Nutritional yeast can be found at health food stores or online. It is a vegan alternative to a somewhat cheesy flavor. It offers depth of flavor here, but you could certainly make these without it. These are a very basically seasoned burger which I like - add flavor in sauces, spread, slaw, cheese etc. as you wish. 

  • 3/4 cup quinoa
  • 1 1/3 cups broth or water
  • 1 small zucchini
  • 2 large portobello mushrooms, stems removed and finely chopped
  • 1/4 cup olive oil
  • 1 large shallot or 1/2 a yellow onion, minced
  • 2 tsp. dried oregano
  • 1/2 tsp. cayenne
  • 2 tsp. soy sauce, tamari or Braggs aminos
  • 1 Tbsp. nutritional yeast
  • 1 cup coarse ground oats or breadcrumbs
  • 3 Tbsp. flaxmeal
  • 2/3 cup mashed cooked sweet potato
  • sea salt and pepper

avocado, cheese, mustard, greens and buns of choice for serving

Veggie Quinoa Burger . Sprouted Kitchen
Veggie Quinoa Burger . Sprouted Kitchen

Rinse the quinoa in a mesh strainer. Bring the quinoa and broth or water to a boil in a pot. Turn it to a gentle simmer and cover and cook until liquid is absorbed and the quinoa is cooked, about 13 minutes. Stir, leave the lid ajar and set aside to cool. 

While the quinoa cooks, grate the zucchini. Spread it on a kitchen towel and ring out the extra moisture. 

In a large sauté pan, warm the olive oil over medium heat. Add the shallot or onion and sauté for 3 minutes until softened. Add the mushrooms, zucchini, generous pinches of salt and pepper and sauté another 5 minutes until cooked down and much of the liquid has been cooked out. Stir in the oregano, cayenne and soy sauce and turn the heat off to cool. 

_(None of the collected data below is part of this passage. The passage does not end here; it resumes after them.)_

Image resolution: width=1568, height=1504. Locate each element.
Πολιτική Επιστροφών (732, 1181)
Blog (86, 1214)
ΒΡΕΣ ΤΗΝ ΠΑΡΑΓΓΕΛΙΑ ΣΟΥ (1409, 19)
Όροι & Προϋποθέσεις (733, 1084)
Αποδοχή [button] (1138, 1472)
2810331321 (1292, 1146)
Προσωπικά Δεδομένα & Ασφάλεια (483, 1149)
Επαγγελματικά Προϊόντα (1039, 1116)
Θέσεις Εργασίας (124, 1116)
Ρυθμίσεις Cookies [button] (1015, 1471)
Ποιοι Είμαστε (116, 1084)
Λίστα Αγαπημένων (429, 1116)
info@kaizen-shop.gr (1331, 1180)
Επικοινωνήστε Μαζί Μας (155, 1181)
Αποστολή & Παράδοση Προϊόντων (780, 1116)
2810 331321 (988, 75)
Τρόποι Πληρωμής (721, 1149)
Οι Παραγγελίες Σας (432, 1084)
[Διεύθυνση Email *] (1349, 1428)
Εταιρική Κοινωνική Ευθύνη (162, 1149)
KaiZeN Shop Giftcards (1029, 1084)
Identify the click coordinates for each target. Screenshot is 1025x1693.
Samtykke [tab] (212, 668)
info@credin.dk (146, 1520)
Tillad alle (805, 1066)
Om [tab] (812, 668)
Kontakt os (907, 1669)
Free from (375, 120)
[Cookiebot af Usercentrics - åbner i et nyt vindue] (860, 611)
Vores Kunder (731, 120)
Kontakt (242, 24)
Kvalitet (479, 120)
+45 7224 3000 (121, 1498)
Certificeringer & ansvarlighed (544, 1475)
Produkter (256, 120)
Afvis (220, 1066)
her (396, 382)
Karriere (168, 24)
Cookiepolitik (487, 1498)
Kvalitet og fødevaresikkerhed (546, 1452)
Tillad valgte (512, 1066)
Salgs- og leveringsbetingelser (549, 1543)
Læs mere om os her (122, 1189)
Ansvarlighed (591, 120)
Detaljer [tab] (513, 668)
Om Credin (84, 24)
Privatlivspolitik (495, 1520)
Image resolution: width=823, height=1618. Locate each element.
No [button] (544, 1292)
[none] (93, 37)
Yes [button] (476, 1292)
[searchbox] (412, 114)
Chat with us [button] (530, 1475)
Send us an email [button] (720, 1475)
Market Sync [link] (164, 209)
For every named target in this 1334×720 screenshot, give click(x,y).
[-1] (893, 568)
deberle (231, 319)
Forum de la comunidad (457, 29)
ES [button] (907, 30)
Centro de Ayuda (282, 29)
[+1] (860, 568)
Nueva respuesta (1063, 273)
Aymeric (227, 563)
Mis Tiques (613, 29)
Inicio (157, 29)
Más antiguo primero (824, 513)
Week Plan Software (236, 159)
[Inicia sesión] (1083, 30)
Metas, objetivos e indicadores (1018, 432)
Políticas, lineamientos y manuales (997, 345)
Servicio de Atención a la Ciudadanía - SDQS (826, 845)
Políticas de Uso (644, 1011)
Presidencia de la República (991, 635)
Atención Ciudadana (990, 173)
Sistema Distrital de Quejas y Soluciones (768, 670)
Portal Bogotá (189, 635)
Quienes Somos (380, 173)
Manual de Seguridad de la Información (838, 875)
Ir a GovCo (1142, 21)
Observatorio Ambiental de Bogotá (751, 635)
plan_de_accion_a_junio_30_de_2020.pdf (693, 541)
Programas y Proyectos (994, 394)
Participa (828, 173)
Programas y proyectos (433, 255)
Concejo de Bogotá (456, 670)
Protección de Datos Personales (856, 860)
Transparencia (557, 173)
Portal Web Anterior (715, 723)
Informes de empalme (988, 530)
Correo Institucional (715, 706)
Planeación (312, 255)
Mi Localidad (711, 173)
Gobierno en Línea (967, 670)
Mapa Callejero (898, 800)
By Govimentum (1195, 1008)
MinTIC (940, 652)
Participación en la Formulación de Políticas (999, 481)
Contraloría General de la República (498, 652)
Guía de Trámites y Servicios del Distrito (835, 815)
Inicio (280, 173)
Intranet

Transfer the quinoa to a bowl, add the nutritional yeast, oats or breadcrumbs and flaxmeal. Once the vegetables are cool, add them to the bowl as well and stir everything to mix. Mash in the cooked sweet potato and another pinch of salt and pepper and stir everything to mix. If it looks super dry, add another drizzle of oil or more mashed yam, but if it is *too* wet, they won't stay together. I know we are making veggie burgers, but you want it to be the same sort of thickness or texture or ground beef or turkey, not wet. 

Heat a layer of oil in a large skillet (I find non-stick works best for delicate things like this). Make patties about 1 1/2'' thick, and cook until golden brown on each side, about 4 minutes per side. Alternatively, you may form your patties, place them on a parchment lined baking sheet, drizzle a little oil on top and bake them at 375' for 20 minutes. Put your cheese on one side after you flip the patty. Prepare your buns with mashed avocado, spread, greens or whatever you wish and serve warm. 

* I overdid it on the yam and mine were very soft throughout. I find that when I do this with veggie burgers, baking helps dry them out better so they stay together better between a bun. If you're eating it plain and you want a crispy crust, pan works great, for something in a sandwich, I prefer to bake them for a sturdier result. You're preference on texture.